Editorial from the November 30, 1860 New York Times:
NEWS OF THE DAY.
We have nothing new of importance regarding the secession movement to report this morning. Attention is now being concentrated principally at the Federal Capital, and speculation is busy with the probable action of Congress at the opening of the session, and the effect, which it will have upon the present agitation. We also have a variety of surmises as to the composition of Mr. LINCOLN’s Cabinet. Gov. LETCHER, of Virginia, has written another letter to an inquiring Pennsylvanian, in which he gives his views somewhat at length on the topics of the day. It is supposed to foreshadow the tone of his message to the Virginia Legislature, at the coming extra session of that body. The principal topic discussed by him is the Fugitive Slave law, and the nullifying statutes passed by the Legislatures of Northern States. From South Carolina, we learn, that another meeting of the Bank Directors of Charleston has been held, at which it was unanimously resolved to suspend specie payments. Gov.
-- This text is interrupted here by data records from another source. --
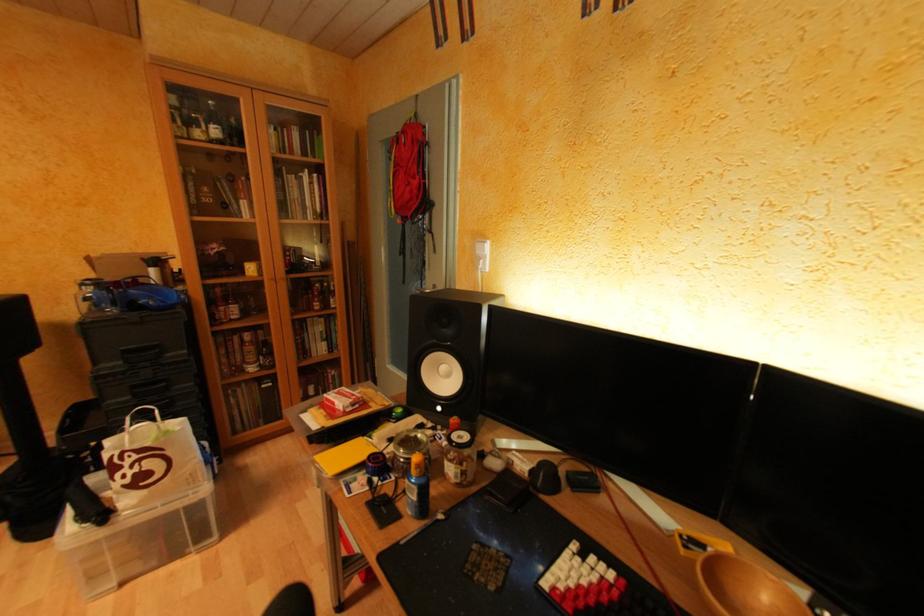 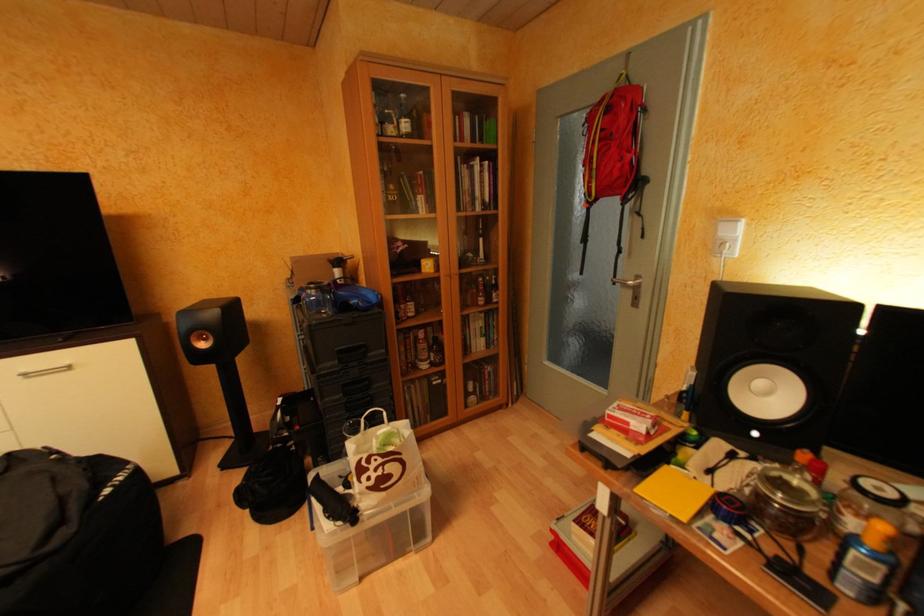 Question: In a continuous first-person perspective shot, in which direction is the camera moving?

Choices:
 (A) Left
 (B) Right
 (C) Forward
 (D) Backward

Answer: (A) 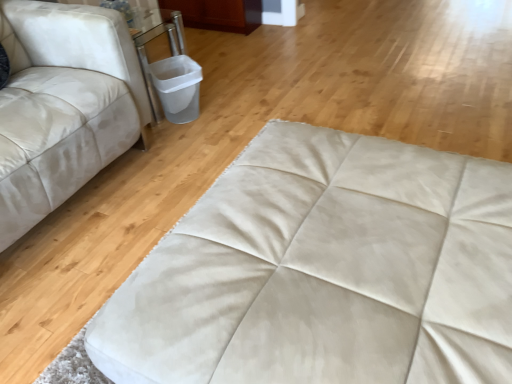 Question: From the image's perspective, is beige suede ottoman at center located above or below white leather studio couch at left?

Choices:
 (A) above
 (B) below

Answer: (B)

Question: Considering the positions of beige suede ottoman at center and white leather studio couch at left in the image, is beige suede ottoman at center taller or shorter than white leather studio couch at left?

Choices:
 (A) short
 (B) tall

Answer: (A)

Question: Considering their positions, is beige suede ottoman at center located in front of or behind white leather studio couch at left?

Choices:
 (A) front
 (B) behind

Answer: (A)

Question: In terms of height, does white leather studio couch at left look taller or shorter compared to beige suede ottoman at center?

Choices:
 (A) short
 (B) tall

Answer: (B)

Question: Visually, is white leather studio couch at left positioned to the left or to the right of beige suede ottoman at center?

Choices:
 (A) left
 (B) right

Answer: (A)

Question: Considering the positions of white leather studio couch at left and beige suede ottoman at center in the image, is white leather studio couch at left wider or thinner than beige suede ottoman at center?

Choices:
 (A) wide
 (B) thin

Answer: (B)

Question: Is white leather studio couch at left in front of or behind beige suede ottoman at center in the image?

Choices:
 (A) behind
 (B) front

Answer: (A)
HAMMOND, in a letter to a Georgia Secession meeting, has expressed the opinion that South Carolina will be out of the Union forever by the 18th of December.
Religious services were held in most of the Churches yesterday, and the sermons delivered, generally touched upon the question which is now agitating the country. We devote a large portion of our space, this morning, to the effusions of the occasion. The subject of disunion, it will be seen, is treated generally in a calm and eminently conservative spirit.
The Times reported numerous Thanksgiving sermons in the November 30 issue; as stated, they uniformly urged caution and compromise in the North, in contrast to sermons like Rev. Palmer’s of New Orleans.
Once again, the South’s primary grievance, as stated by Gov. Letcher, seems to be the state laws passed “nullifying” the Fugitive Slave Act of 1850. These laws varied considerably; originally, many directly contravened the federal law, and probably article 4, clause 3 of the Constitution as well.
The Prigg vs Pennsylvania Supreme Court ruling of 1842 found that federal law superseded state law, and invalidated Pennsylvania’s personal liberty law. Most Northern states then amended their laws to simply prohibit use of state resources, or action by state officials, to aid slave-catchers. These would have been the laws Letcher was protesting. I don’t know if their constitutionality was ever tested.
It still appears to me that the Southern states didn’t approve of the “state’s right” of nullification when it was applied by the Northern states.